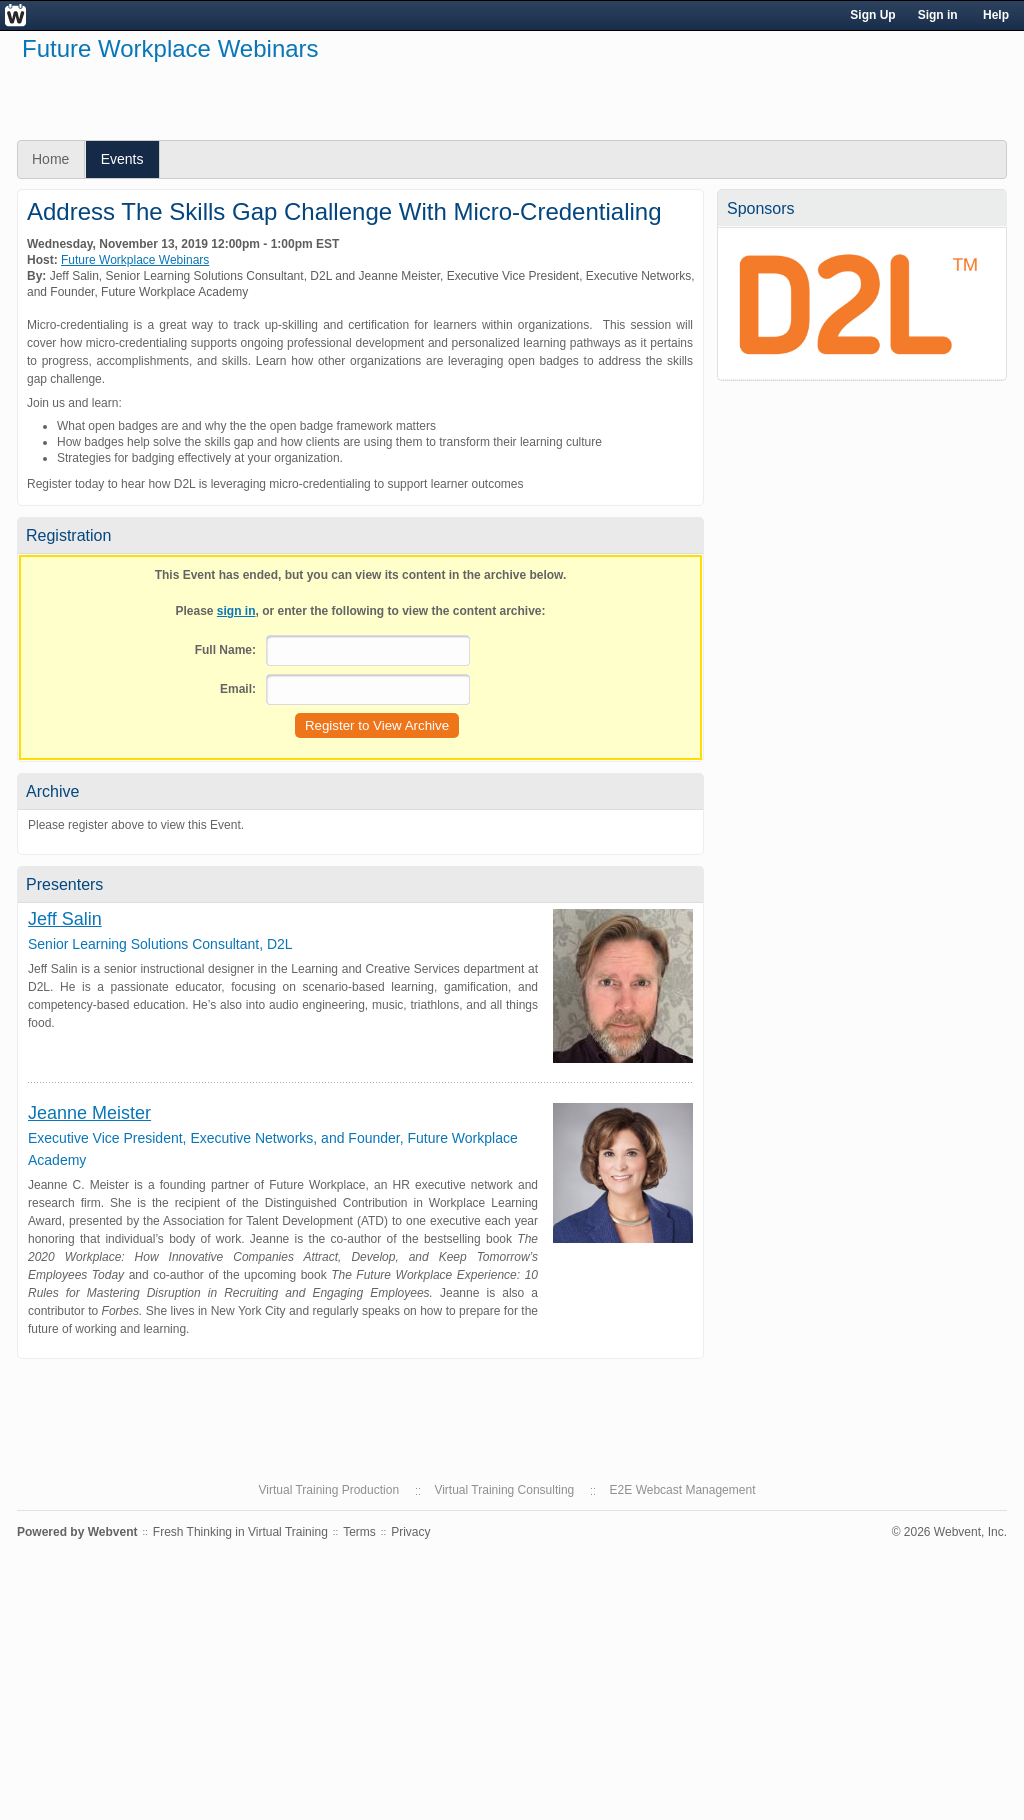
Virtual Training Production (329, 1490)
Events (122, 159)
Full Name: (225, 650)
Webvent (113, 1532)
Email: (238, 689)
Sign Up (872, 15)
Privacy (410, 1532)
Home (50, 159)
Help (996, 15)
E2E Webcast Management (683, 1490)
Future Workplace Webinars (135, 260)
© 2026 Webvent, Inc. (949, 1532)
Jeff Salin (65, 919)
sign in (236, 611)
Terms (359, 1532)
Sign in (938, 15)
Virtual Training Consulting (504, 1490)
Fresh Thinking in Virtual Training (240, 1532)
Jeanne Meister (89, 1113)
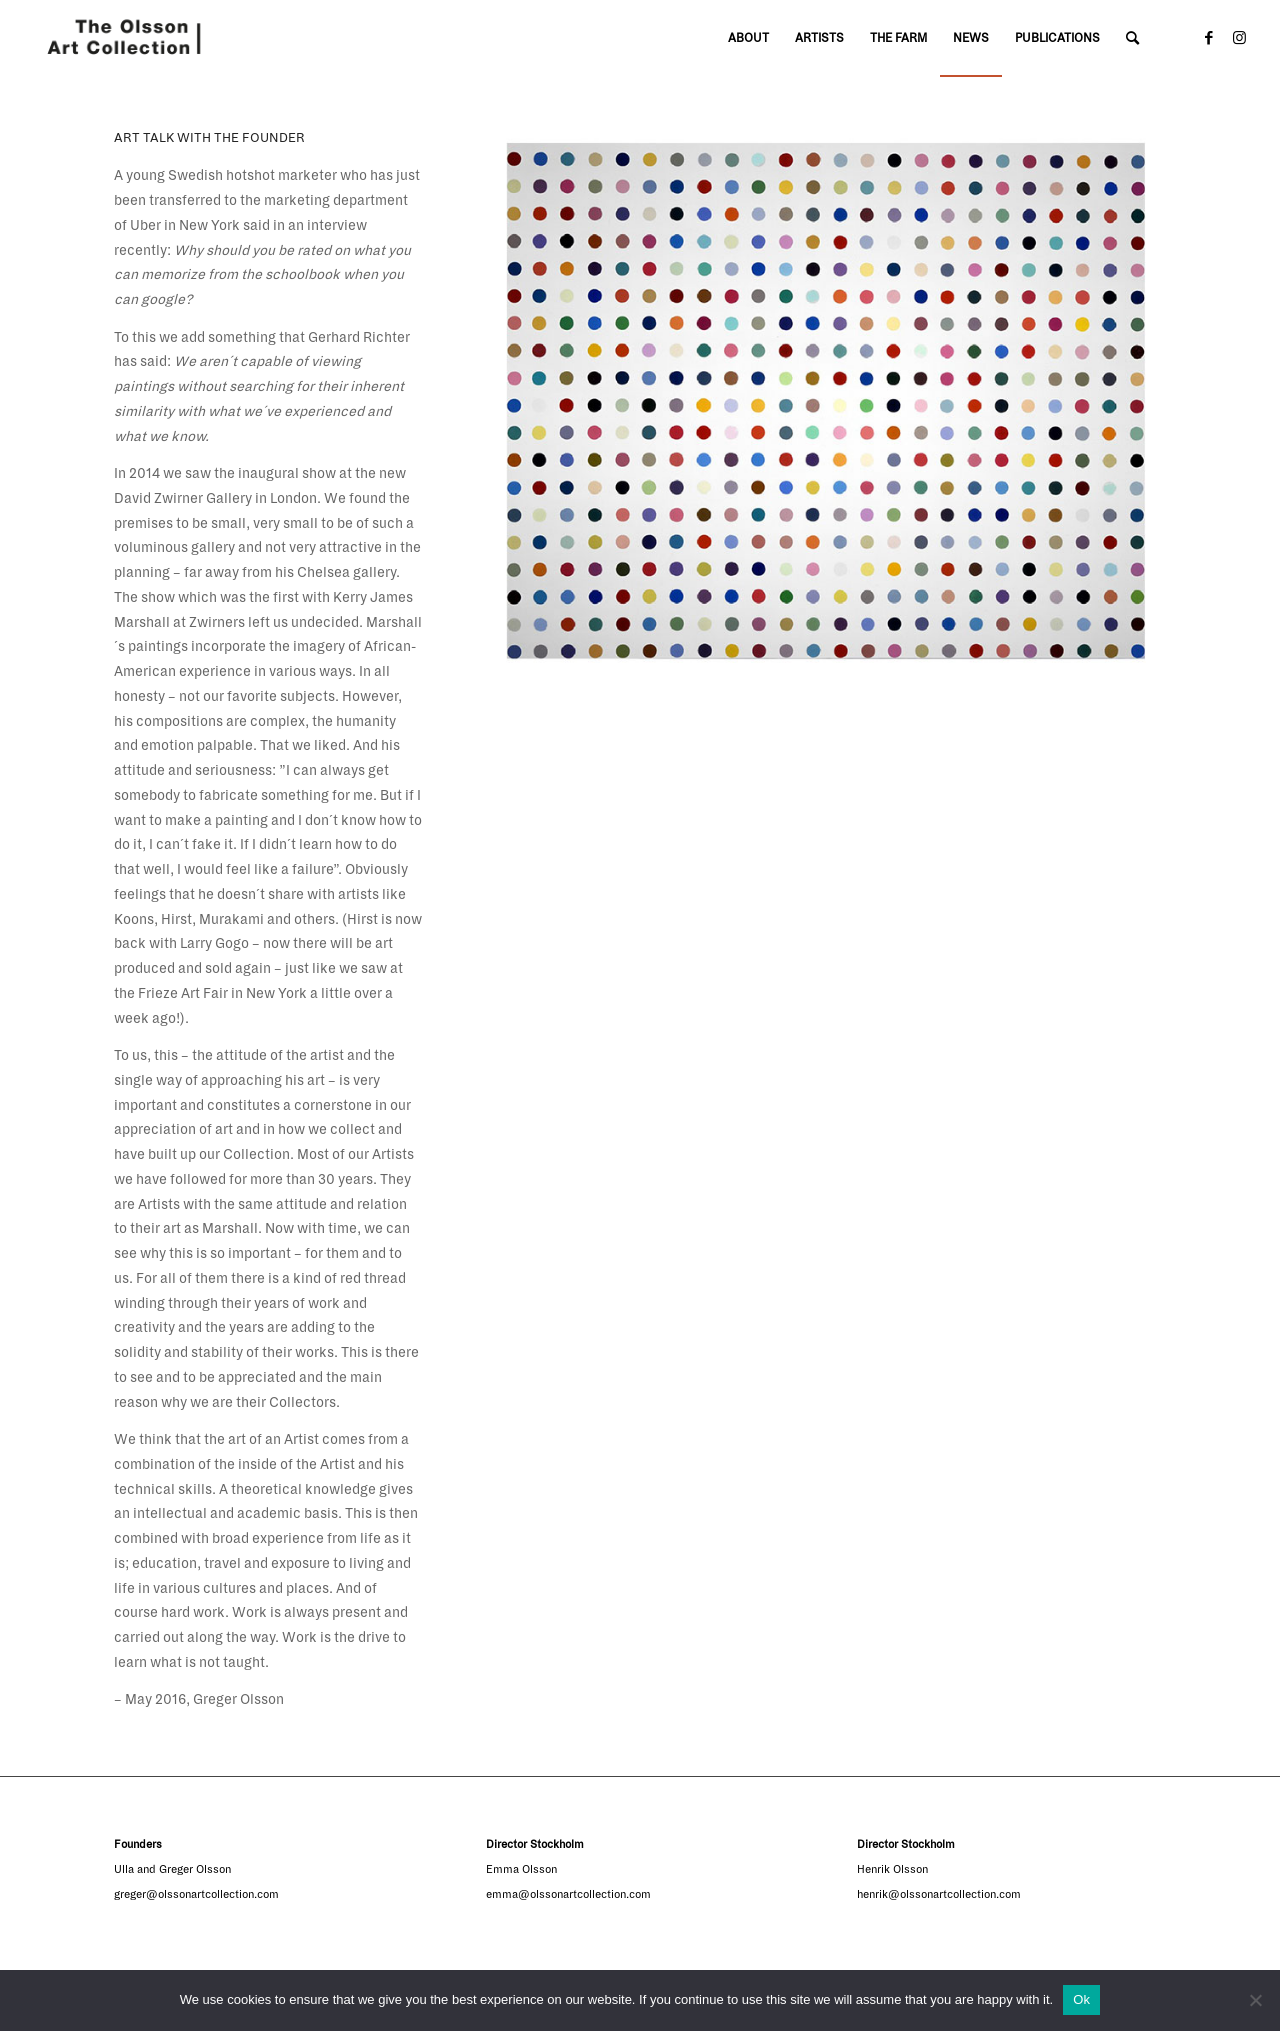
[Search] (1132, 38)
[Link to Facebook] (1209, 38)
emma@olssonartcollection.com (568, 1894)
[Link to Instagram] (1239, 38)
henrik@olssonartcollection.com (939, 1894)
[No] (1255, 2000)
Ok (1081, 1999)
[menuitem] (748, 38)
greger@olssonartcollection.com (196, 1894)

□ □ □ □

= Task =
With the images removed, reproduce all the material above word for word.

= Your solution =
Virtual Training Production (329, 1490)
Events (122, 159)
Full Name: (225, 650)
Webvent (113, 1532)
Email: (238, 689)
Sign Up (872, 15)
Privacy (410, 1532)
Home (50, 159)
Help (996, 15)
E2E Webcast Management (683, 1490)
Future Workplace Webinars (135, 260)
© 2026 Webvent, Inc. (949, 1532)
Jeff Salin (65, 919)
sign in (236, 611)
Terms (359, 1532)
Sign in (938, 15)
Virtual Training Consulting (504, 1490)
Fresh Thinking in Virtual Training (240, 1532)
Jeanne Meister (89, 1113)
[Search] (1132, 38)
[Link to Facebook] (1209, 38)
emma@olssonartcollection.com (568, 1894)
[Link to Instagram] (1239, 38)
henrik@olssonartcollection.com (939, 1894)
[No] (1255, 2000)
Ok (1081, 1999)
[menuitem] (748, 38)
greger@olssonartcollection.com (196, 1894)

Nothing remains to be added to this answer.